We were both working full time jobs. We were dealing with Scott's mom's cancer and I had just had my second miscarriage. I thought that a new puppy might fill a void I was feeling. Call me crazy. We went to the breeder. We saw the perfect puppy. He was messy and seemed shy. On the way home he threw up in the car. Carsickness plagued him for a few years after that.
He was so sweet, so fuzzy. We loved him and Chester mothered him. He was a bit delayed in the training chapter of his life. He would come bounding out of an empty room with a little tell-tale trot. We knew what surprise was left for us behind door number one. So we walked and we walked. And we walked some more. Finally, one day the message seemed to make a connect for him. He had the funniest habit of leaning up against a tree when he did his duty. I figured it out. This wasn't for support, it was for privacy. Even a small tree would provide him with what he deemed enough shelter to hide behind and do his job.

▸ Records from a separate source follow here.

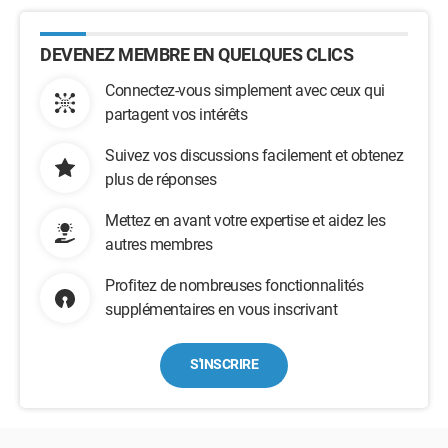
DEVENEZ MEMBRE EN QUELQUES CLICS
Connectez-vous simplement avec ceux qui
partagent vos intérêts
Suivez vos discussions facilement et obtenez
plus de réponses
Mettez en avant votre expertise et aidez les
autres membres
Profitez de nombreuses fonctionnalités
supplémentaires en vous inscrivant
S'INSCRIRE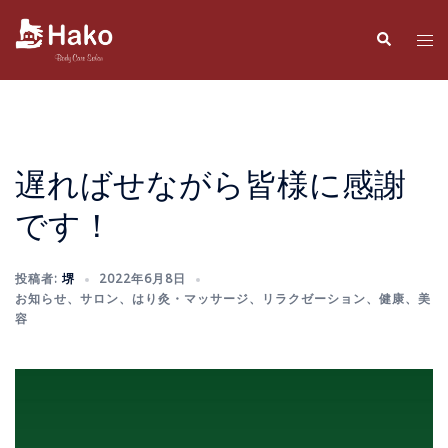
コ
ン
検
ト
索
テ
グ
ン
ル
ツ
メ
へ
ニ
ス
ュ
遅ればせながら皆様に感謝
キ
ー
です！
ッ
プ
投稿者:
堺
2022年6月8日
お知らせ
、
サロン
、
はり灸・マッサージ
、
リラクゼーション
、
健康
、
美
容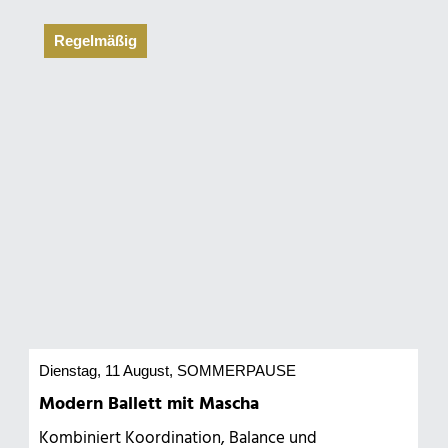
Regelmäßig
Dienstag, 11 August
, SOMMERPAUSE
Modern Ballett mit Mascha
Kombiniert Koordination, Balance und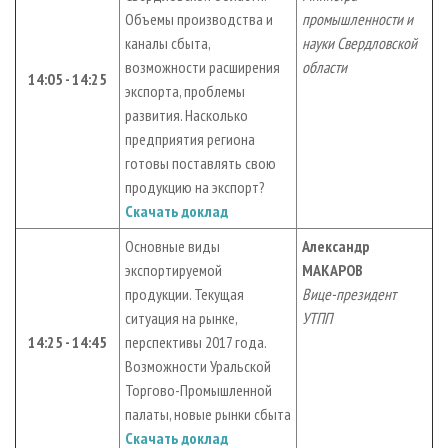
Объемы производства и
промышленности и
каналы сбыта,
науки Свердловской
возможности расширения
области
14:05 - 14:25
экспорта, проблемы
развития. Насколько
предприятия региона
готовы поставлять свою
продукцию на экспорт?
Скачать доклад
Основные виды
Александр
экспортируемой
МАКАРОВ
продукции. Текущая
Вице-президент
ситуация на рынке,
УТПП
14:25 - 14:45
перспективы 2017 года.
Возможности Уральской
Торгово-Промышленной
палаты, новые рынки сбыта
Скачать доклад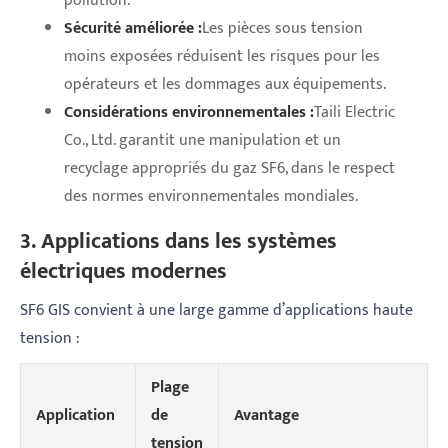
pollution.
Sécurité améliorée :
Les pièces sous tension
moins exposées réduisent les risques pour les
opérateurs et les dommages aux équipements.
Considérations environnementales :
Taili Electric
Co., Ltd. garantit une manipulation et un
recyclage appropriés du gaz SF6, dans le respect
des normes environnementales mondiales.
3. Applications dans les systèmes
électriques modernes
SF6 GIS convient à une large gamme d’applications haute
tension :
Plage
Application
de
Avantage
tension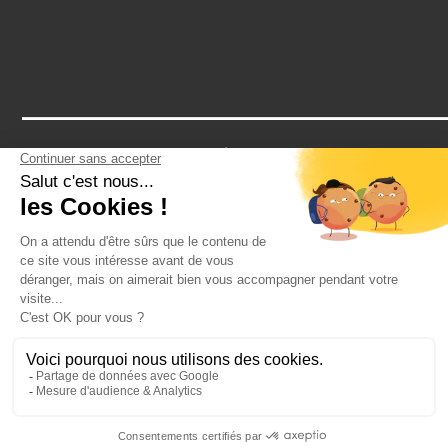
Notre assurance RCP vous protège contre tous les petits bobos
d'un EVG: une cheville en vrac après un paintball? Un tour de
cou après un striptease? Notre assurance vous couvre
2026 - CRAZY-VOYAGES SAS
Toute reproduction est interdite
Voir plus d'informations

When he was four he had a terrible health scare. A wonderful vet had the time and patience, and yes, our money to figure it out. A few months after this we anxiously awaited the arrival of Gracie. Winston was curled up on my lap one day. What was left of it. He snuggled up close to my big belly and all of the sudden Gracie let out a huge kick. I felt it. He felt it. Winston jumped off of my lap with a look on his face that said, "did you feel that and what the heck was it?" As new parents we wanted to facilitate the best way to have Chester and Winston meet Gracie. Scott brought home the little hat she wore for them to smell and process. The day we brought her home, Chester checked her out and moved on. Winston on the other hand made this statement, "this baby is mine!"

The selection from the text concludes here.